The Eagles stay at No. 10 in NFL.com’s Elliot Harrison‘s Power Rankings.

Rank 10: 5-4 Eagles

Every single NFC East team won in Week 10. Loved the way Jim Schwartz‘s defense competed — again — in leading Philly to the win. For all the love given to Carson Wentz, the reality is that he threw no touchdown passes and averaged well under 7 yards per throw. Not disparaging him at all, but right now he is closer to game manager than Norm Van Brocklin.

Malcolm Jenkins will be in Washington D.C. on Wednesday along with other NFL players to meet with members of Congress regarding police brutality and race issues, from Jim Trotter of ESPN.com.

The meetings were conceived by Detroit Lions wide receiver Anquan Boldin, who is known for his off-the-field community work. The group will include four other players — Boldin’s teammate, safety Glover Quin; Philadelphia Eagles safety Malcolm Jenkins; and Cleveland Browns quarterback Josh McCown and wide receiver Andrew Hawkins.

Boldin told ESPN’s Jim Trotter he asked those players because they are “all guys who are well-respected in the league and who have the same goal as myself.”

The players are scheduled to meet with Congressmen Patrick Murphy, D-Fla.; Keith Ellison, D-Minn.; and Daniel Webster, R-Fla., as well as members of the Congressional Black Caucus.

The meetings were organized by Andrew Blejwas, an associate director of marketing for The Nature Conservancy who also advises players like Boldin on how they can have more influence off the field.

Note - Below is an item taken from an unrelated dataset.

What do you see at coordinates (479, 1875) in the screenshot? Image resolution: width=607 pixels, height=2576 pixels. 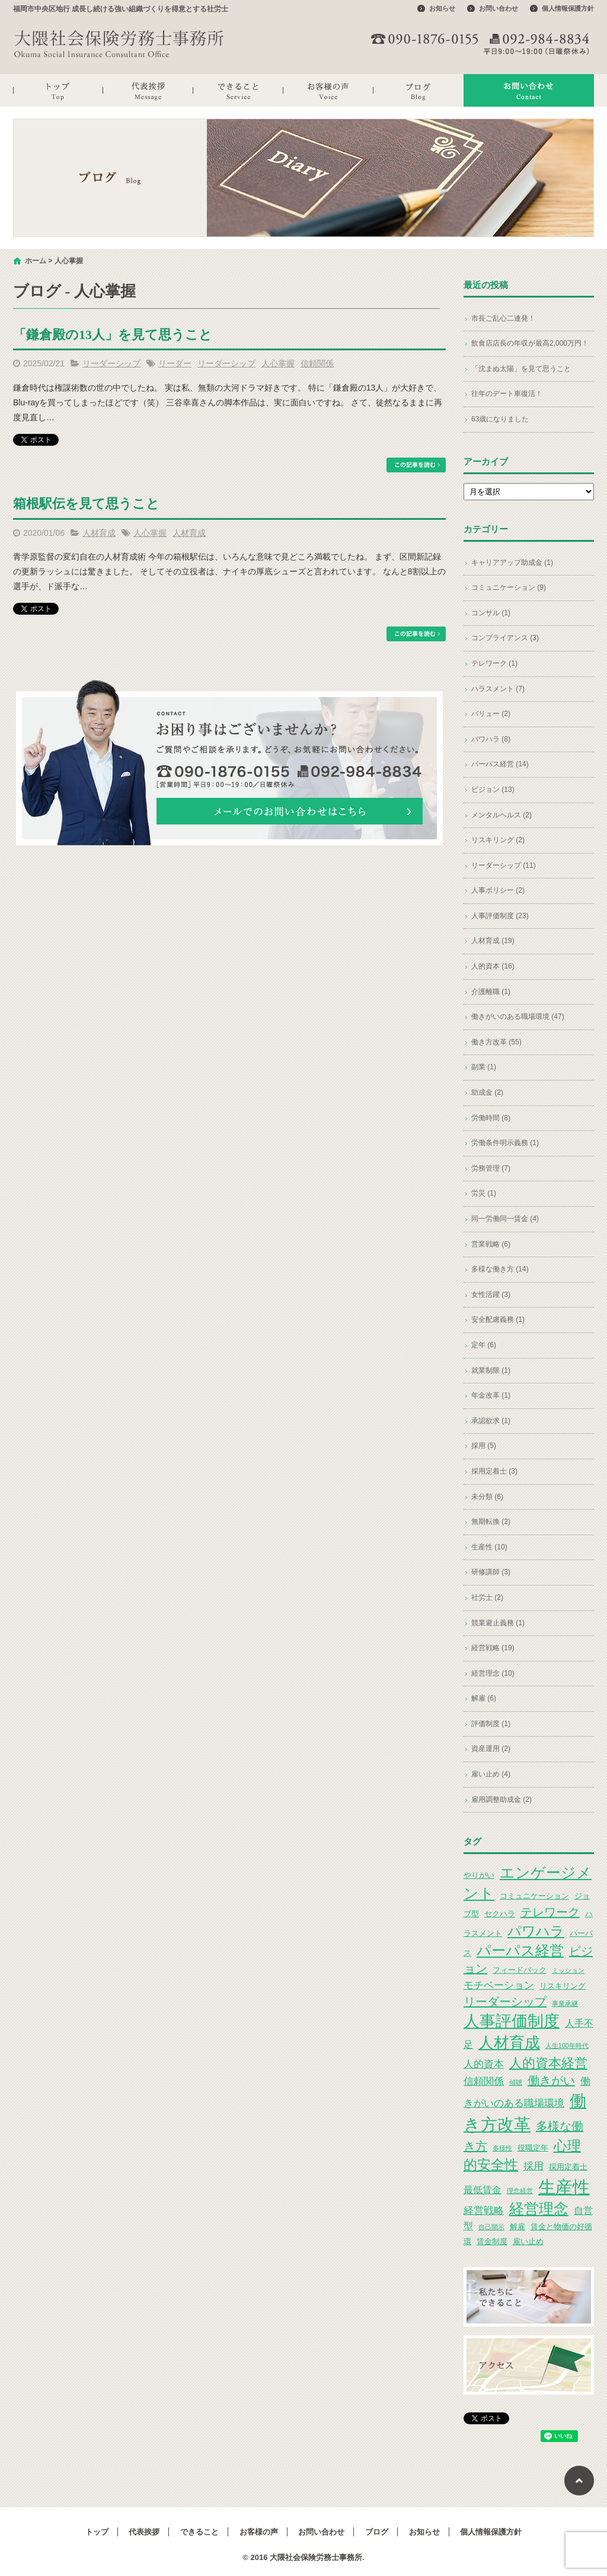 I see `やりがい [やりがい (3個の項目)]` at bounding box center [479, 1875].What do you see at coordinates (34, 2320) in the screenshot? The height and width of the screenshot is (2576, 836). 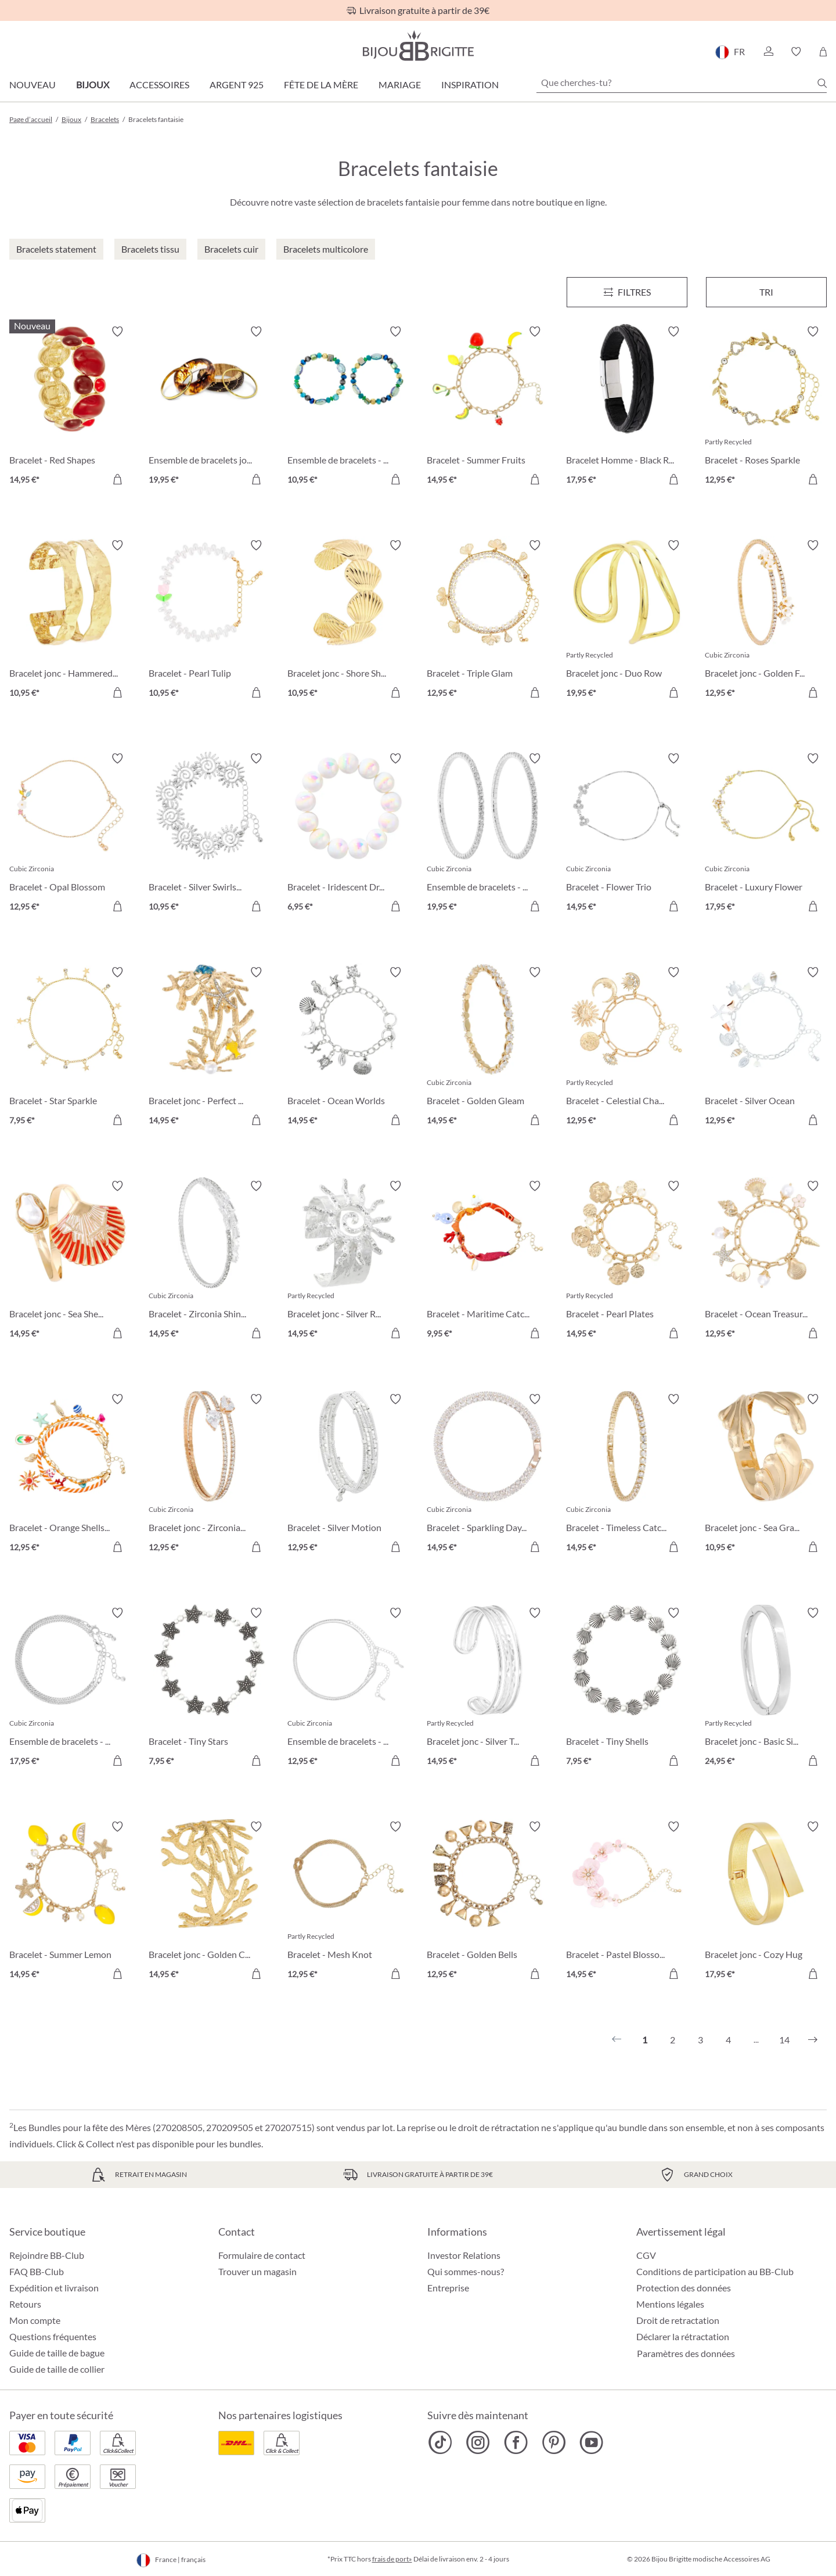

The NFL Players Association also worked to arrange the meetings with [Paul] Ryan, R-Wis., and with some members of the White House staff.

In CBSSports.com’s Rob Rang‘s latest NFL Mock Draft, the Eagles once again select Iowa cornerback Desmond King.

20. Philadelphia Eagles (from Minnesota Vikings)

Desmond King , CB, Iowa Hawkeyes : While rookie quarterback Carson Wentz earned most of the hype, a big reason for Philadelphia’s early success this season has been a vastly improved defense. That was not the case in back-to-back division losses to the Dallas Cowboys and New York Giants , when the Eagles’ secondary was torched. While perhaps lacking in straight-line speed, King’s instincts, physicality and ball skills are top notch.